You are not interpreting the amendment strictly. Quite the opposite; you are reading a great deal into it that is not there. You are making the fundamental mistake of confusing the government with private organizations. This is the same mistake that people make when they claim that the “freedom of the press” clause in the first amendment compels privately owned media to publish anything. For example, I heard some ignorant souls accuse CBS of violating the constitution when they decided not to broadcast their Reagan documentary on network television.
The proposed amendment stated that
Most of your examples either do not involve federal or state government, or they do not involve a denial or abridgment of rights.
Do women have a right to serve equally in all parts of the military?
What right is abridged or denied by single sex bathrooms?
If these bars and clubs are privately owned, how do you, under your “strict interpretation”, apply this amendment to them?
Whose (and what) rights are abridged or denied by a separate Mother’s Day and Father’s Day? Be specific.
See (3).
See (3). Where do you get these ideas? Has the fourteenth amendment outlawed ethnic organizations?
First of all, the amendment could only conceivably apply to state-run colleges and universities. Second, “separate but equal” was bad in the case of race because it demonstrably led to inequality. Do you argue that inequality follows from separate dorms? If not, then what rights to you see being denied or abridged by them?

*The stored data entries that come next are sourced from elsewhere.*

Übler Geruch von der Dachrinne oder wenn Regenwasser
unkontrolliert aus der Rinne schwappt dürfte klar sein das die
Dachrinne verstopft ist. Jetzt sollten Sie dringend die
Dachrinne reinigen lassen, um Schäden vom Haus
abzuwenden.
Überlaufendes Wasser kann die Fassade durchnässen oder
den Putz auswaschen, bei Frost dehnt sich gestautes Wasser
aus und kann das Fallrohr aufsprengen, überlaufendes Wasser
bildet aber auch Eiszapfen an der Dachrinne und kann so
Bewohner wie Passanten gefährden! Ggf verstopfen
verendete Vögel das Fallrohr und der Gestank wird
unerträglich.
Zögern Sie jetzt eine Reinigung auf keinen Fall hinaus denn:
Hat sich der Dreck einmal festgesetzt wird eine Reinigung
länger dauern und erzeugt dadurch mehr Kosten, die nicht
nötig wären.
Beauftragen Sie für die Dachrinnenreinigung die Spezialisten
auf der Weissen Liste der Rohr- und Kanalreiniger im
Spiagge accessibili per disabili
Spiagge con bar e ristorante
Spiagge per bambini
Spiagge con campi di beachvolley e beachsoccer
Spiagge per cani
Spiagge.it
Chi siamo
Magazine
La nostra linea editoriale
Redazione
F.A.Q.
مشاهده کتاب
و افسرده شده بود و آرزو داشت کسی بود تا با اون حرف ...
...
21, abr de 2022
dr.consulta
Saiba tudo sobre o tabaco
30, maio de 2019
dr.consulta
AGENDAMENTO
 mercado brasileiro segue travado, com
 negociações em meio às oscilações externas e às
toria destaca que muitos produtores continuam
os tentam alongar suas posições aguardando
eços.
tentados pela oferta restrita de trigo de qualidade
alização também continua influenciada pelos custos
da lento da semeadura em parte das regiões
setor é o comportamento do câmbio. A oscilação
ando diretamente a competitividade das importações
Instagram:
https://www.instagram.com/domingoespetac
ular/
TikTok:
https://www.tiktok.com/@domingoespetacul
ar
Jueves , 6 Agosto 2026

What rights are being denied or abridged, and to whom, by such benefits? Be specific.
This would only follow if the rights of fathers’ are being denied or abridged under the current system. If this is so, isn’t it an argument for the amendment?
See (7)
Why on Earth does this follow? You do know that alimony can be and is paid by both sexes, depending on the circumstances, right? Alimony is paid disproportionately by males because income is earned disproportionately by males.
Read the amendment. It is not mysterious or obscure. It quite explicitly applies to “the United States or . . . any state”. These are public institutions. If the language worked the way you seem to think it does, then churches would be prevented from respecting an establishment of religion and newspapers would have to publish every “letter to the editor” they received.